Chiffon billowed down the runway as models walked, contrasting with feathered skirts, leather gloves and sequinned jackets.
Bags are the bread and butter of the Valentino brand, and they came in all shapes and sizes this season – from small clutches to large holdalls, studded with silver hardware.
Even the beauty look played into the theme of making black exciting, with some models sporting ultra-shiny black lips, and others wearing inverse cat-eye make-up.
This is not the first time Valentino has chosen an extreme approach to colour. For the label’s autumn/winter 2022 collection models wore one of two things: an eye-searingly bright shade of fuschia, or all black.
This was not just any shade of pink – it was a specific shade Piccioli came up with in collaboration with Pantone, called Valentino Pink PP. It started flooding the red carpets, becoming a Valentino signature, and it seems Piccioli is keen to once again change things up.
Discussing his obsession with monochrome colours back in 2022, he told AnOther Magazine: “Monochrome artists used to paint everything in one colour in order to give visibility to other things. To deliver different things, different emotions.
“For me it’s like a black and white picture book, after a chapter, you understand. And you go deeper into surface, the hands, the expression, the emotion. So I wanted to use one colour in order to highlight the idea of fashion as cut, design, silhouette, shape, volumes. Patterns, textures.
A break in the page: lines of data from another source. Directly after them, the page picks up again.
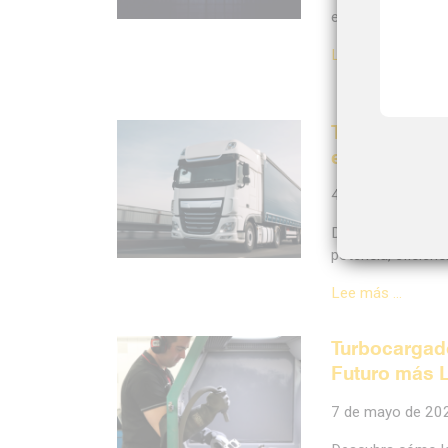
eficiencia de com
Lee más …
Turbocargado
en el Camin
4 de junio de 202
Descubra por qué
potencia, eficien
Lee más …
Turbocargado
Futuro más 
7 de mayo de 20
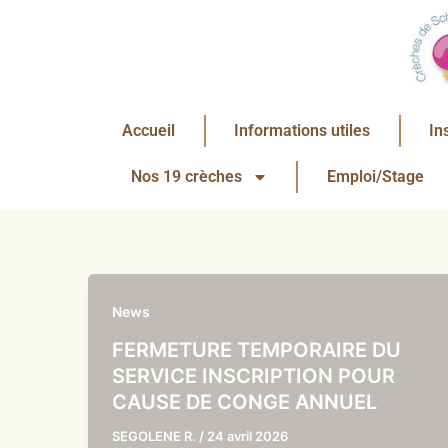
Aller
au
contenu
Accueil
Informations utiles
In
Nos 19 crèches
Emploi/Stage
News
FERMETURE TEMPORAIRE DU
SERVICE INSCRIPTION POUR
CAUSE DE CONGE ANNUEL
SEGOLENE R.
/
24 avril 2026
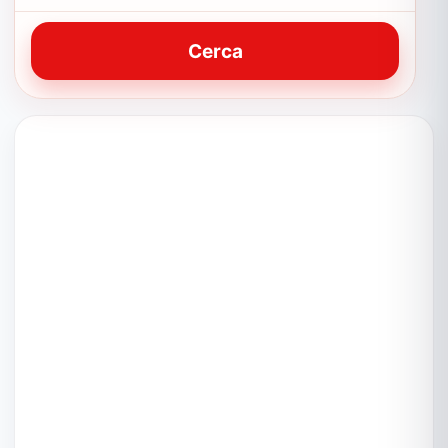
Cerca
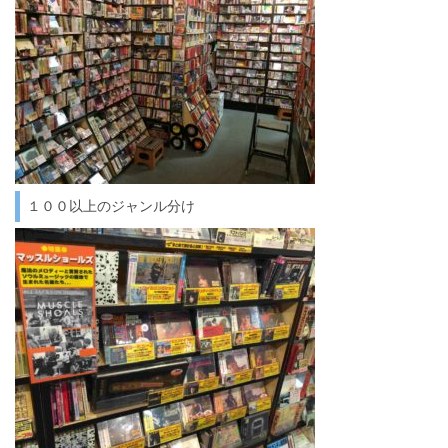
１００以上のジャンル分け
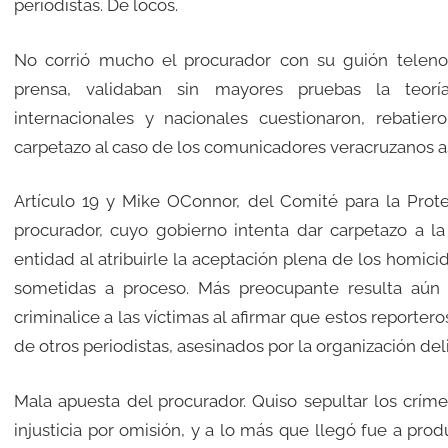
periodistas. De locos.
No corrió mucho el procurador con su guión telenov
prensa, validaban sin mayores pruebas la teoría
internacionales y nacionales cuestionaron, rebatie
carpetazo al caso de los comunicadores veracruzanos a
Artículo 19 y Mike OConnor, del Comité para la Prote
procurador, cuyo gobierno intenta dar carpetazo a la
entidad al atribuirle la aceptación plena de los homic
sometidas a proceso. Más preocupante resulta aún q
criminalice a las víctimas al afirmar que estos reporte
de otros periodistas, asesinados por la organización del
Mala apuesta del procurador. Quiso sepultar los críme
injusticia por omisión, y a lo más que llegó fue a pro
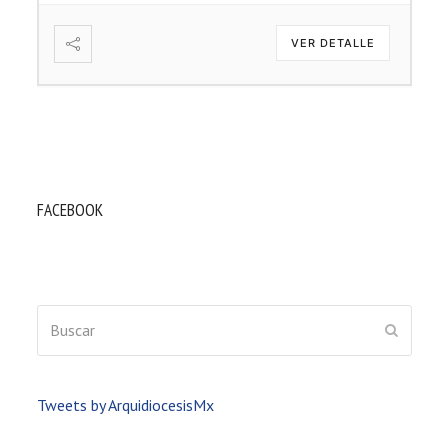
VER DETALLE
FACEBOOK
Buscar
ENVIAR
Tweets by ArquidiocesisMx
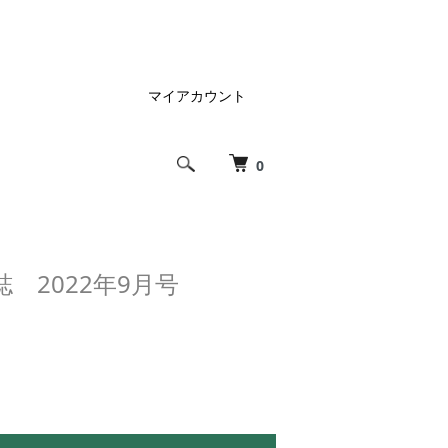
マイアカウント
0
 2022年9月号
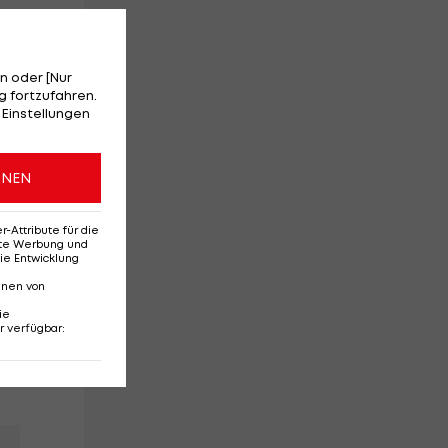
n oder [Nur
 fortzufahren.
 Einstellungen
ONEN
Attribute für die
erte Werbung und
ie Entwicklung
nnen von
ie
r verfügbar
:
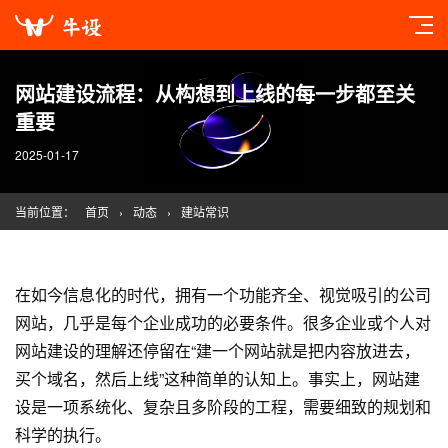
网站建设流程：从构想到上线的每一步都至关
重要
2025-01-17
当前位置：
首页
›
动态
›
建站常识
在如今信息化的时代，拥有一个功能齐全、视觉吸引的公司
网站，几乎是每个企业成功的必要条件。很多企业或个人对
网站建设
的理解还停留在“建一个网站就是把内容放进去，
买个域名，然后上线”这种简单的认知上。事实上，
网站建
设
是一项系统化、复杂且多阶段的工程，需要细致的规划和
科学的执行。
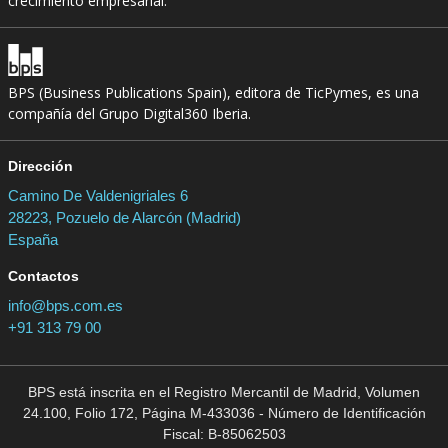
crecimiento empresarial.
BPS (Business Publications Spain), editora de TicPymes, es una
compañía del Grupo Digital360 Iberia.
Dirección
Camino De Valdenigriales 6
28223, Pozuelo de Alarcón (Madrid)
España
Contactos
info@bps.com.es
+91 313 79 00
BPS está inscrita en el Registro Mercantil de Madrid, Volumen
24.100, Folio 172, Página M-433036 - Número de Identificación
Fiscal: B-85062503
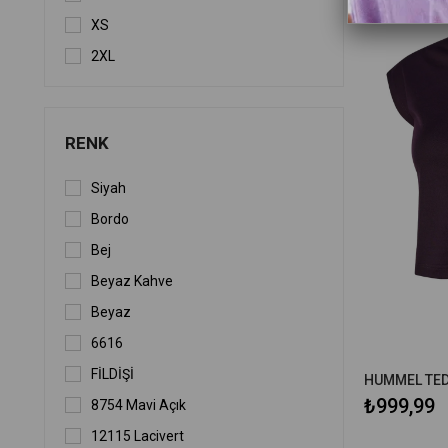
XS
2XL
RENK
Siyah
Bordo
Bej
Beyaz Kahve
Beyaz
6616
FİLDİŞİ
HUMMEL TED
₺999,99
8754 Mavi Açık
12115 Lacivert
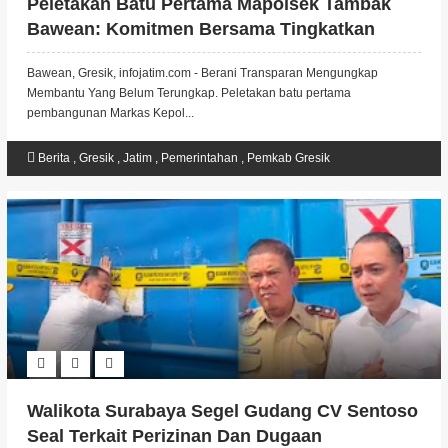
Peletakan Batu Pertama Mapolsek Tambak
Bawean: Komitmen Bersama Tingkatkan
Keamanan Dan Pelayanan Untuk Masyarakat
Bawean, Gresik, infojatim.com - Berani Transparan Mengungkap
Membantu Yang Belum Terungkap. Peletakan batu pertama
pembangunan Markas Kepol...
Berita
,
Gresik
,
Jatim
,
Pemerintahan
,
Pemkab Gresik
Walikota Surabaya Segel Gudang CV Sentoso
Seal Terkait Perizinan Dan Dugaan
You’re obliged to see more.”
It’s true – the all-black collection had you straining to see the small details of the ensembles, of which there were many.
There were plenty of Valentino signatures, from sheer chiffon to lots of lace and rosette detailing, and some newer elements for the label, like the sculptural shapes contrasting against some of the ethereal materials.
According to Valentino, “Black is a colour not of sobriety but of exuberance, a shade that offers a rebellion to romance.”
This romantic element was mirrored in the show’s location, an 18th-century mansion in Paris called the Hotel de Maisons.
While Bridgerton star Simone Ashley was on-theme, wearing loose black shorts and a matching oversized tuxedo jacket, it was not an entirely sombre front row.
Former tennis player Serena Williams wore a plum-coloured shift dress with white bird-themed pattern and feathered cuffs.
Model and beauty founder Rosie Huntington-Whiteley played around with muted tones, wearing a grey two-piece with plenty of gold jewellery.